Before the marriage of the couple, Alexander told Mariana that they had to secure a prenuptial agreement due to the fact he had 3 children that would need to be protected if they ever got divorced. Alexander drafted an agreement assisted by an attorney and sent the agreement to Mariana who got a translation of the prenuptial agreement from English to Russian as this was her first language. A wedding date had not been organised when the translation took place.

Signing of the Prenuptial Agreement

Mariana came to the United States in 2006 in January and was married on 3rd February, 2006 in Mont Vernon in the state of New Hampshire. The couple on their marriage day signed the prenuptial agreement. The prenuptial agreement had references to specific financial documents which were supposed to be attached to the prenuptial agreement, but this was not the case.

The parties later divorced. At the divorce proceedings, the trial court decided that the prenuptial agreement was not valid because of a “collapsed time frame” that preceded the marriage and also due to the fact the prenuptial agreement made references to specific financial statements which had not taken place. Due to these facts, the trial court came to the decision that the prenuptial agreement was as a result of duress.

The English to Russian translation of the Prenuptial Agreement emphasises the absence of duress. The New Hampshire Supreme Court would not accept the finding by the trial court of duress. The court stated that Alexander and Mariana had in 2005 discussed the prenuptial agreement before she travelled to the U.S. in 2006 and considered also that before their marriage she had the agreement translated from English to Russian.

The New Hampshire Supreme Court stuck to the fact that the couple had no precise wedding date on the date the agreement was exchanged and did not make it invalid only because the couple on their wedding day signed the agreement.

New Hampshire Supreme Court upheld the validity of the prenuptial agreement which was signed by a Russian Lawyer and the bride. It also held that the couple’s failure to affix the financial disclosures to the prenuptial agreement did not mean it was involuntary due to the fact that the wife had plenty of time to look into her then husband’s financial status and/or get legal counsel before getting married, which she  did not do.

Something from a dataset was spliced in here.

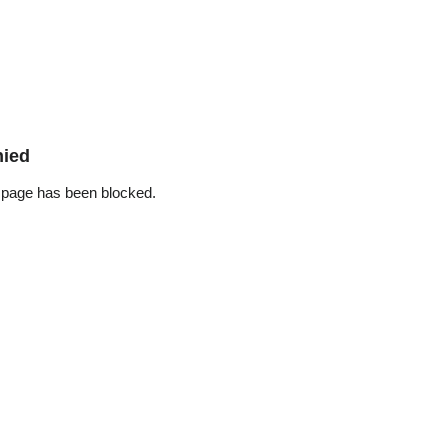
nied
 page has been blocked.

The court found that the woman was both sophisticated and well educated and she possessed a high-level position in Alexander’s company in charge of 200 employees. Additionally, the court mentioned that due to the wife’s position in her husband’s company, she was aware of the finances of the company and had direct access to financial records and had at times prepared the business’s budgets. In the end, the court took into consideration the fact that the prenuptial agreement had a waiver which states the wife had plenty of time to carry out an investigation the her husband’s assets but did not take this up.

Due to all known factors, the New Hampshire Supreme Court found the prenuptial agreement had been obtained voluntarily and not due to duress. As a result, the trial court’s decision in relation to the property distribution was rejected and the couple’s property was distributed according to the prenuptial agreement. The court however did reject the request of the husband’s to reverse other decisions made by the circuit court in relation to residency requirements, a restraining order, and a parenting plan.

In the end it was the accurate legal translation of the prenuptial agreement that resulted in the New Hampshire Supreme Court’s decision.